For a blog that tends to hold a degree of scepticism over the apparent importance of economics in explaining most things that matter in the world, the changing nature of British football is pretty much entirely due to the machinations of the global economy and with all that said and done, time for some predictions. The only thing this blog is confident of predicting is that most of these will be wrong, accepting the advantage that making such predictions part way into the season provides!

English Premier League:

1. Chelsea

2. Arsenal

3. Manchester City

4. Manchester United

5. Tottenham Hotspur

6. Aston Villa

7. Liverpool

8. Sunderland

9. West Ham

10. Everton

11. Fulham

12. Wigan

13. Portsmouth

14. Stoke

15. Bolton

16. Blackburn

17. Birmingham

18. Wolverhampton

19. Burnley

20. Hull

Various other European champions:

La Liga: Barcelona, though Real Madrid and Sevilla will be close.
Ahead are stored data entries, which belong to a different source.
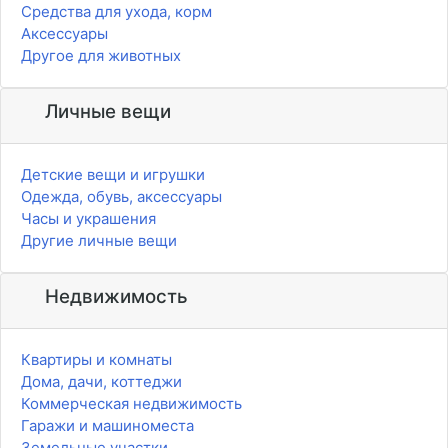
Средства для ухода, корм
Аксессуары
Другое для животных
Личные вещи
Детские вещи и игрушки
Одежда, обувь, аксессуары
Часы и украшения
Другие личные вещи
Недвижимость
Квартиры и комнаты
Дома, дачи, коттеджи
Коммерческая недвижимость
Гаражи и машиноместа
Земельные участки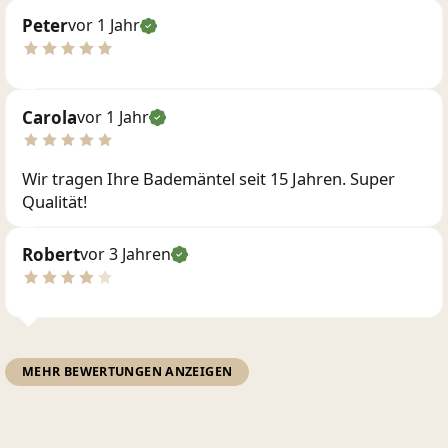
Peter
vor 1 Jahr
Carola
vor 1 Jahr
Wir tragen Ihre Bademäntel seit 15 Jahren. Super
Qualität!
Robert
vor 3 Jahren
MEHR BEWERTUNGEN ANZEIGEN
Serie A: Inter Milan (albeit their performances are somewhat underwhelming), AC Milan, Juventus, Fiorentina the next three.

Bundesliga: Werder Bremen, followed by Hamburg, Leverkusen, and Bayern.

SPL: who gives a shit…

World Cup 2010 various predictions:

1. England will not make it out of their group (although this may be revised if they get an exceptionally easy group. Slovakia, Tunisia, and New Zealand for example.)

2. Brazil will make the quarter finals at best.

3. Paraguay, Chile, South Korea, Ukraine (assuming they make it), and the USA will be much better than people expect. All will get through the group stage. At least one of these teams will make the last eight.

4. Spain won’t win it.

5. But Russia might (assuming they qualify).

6. Italy have a real chance and are far better than people assume (as per usual).

7. An African side will make the semi-finals (most probably Ivory Coast).

8. Maradona might just lead Argentina to an incredibly improbable victory, and will most likely then tell the entire world to take it up our collective arse.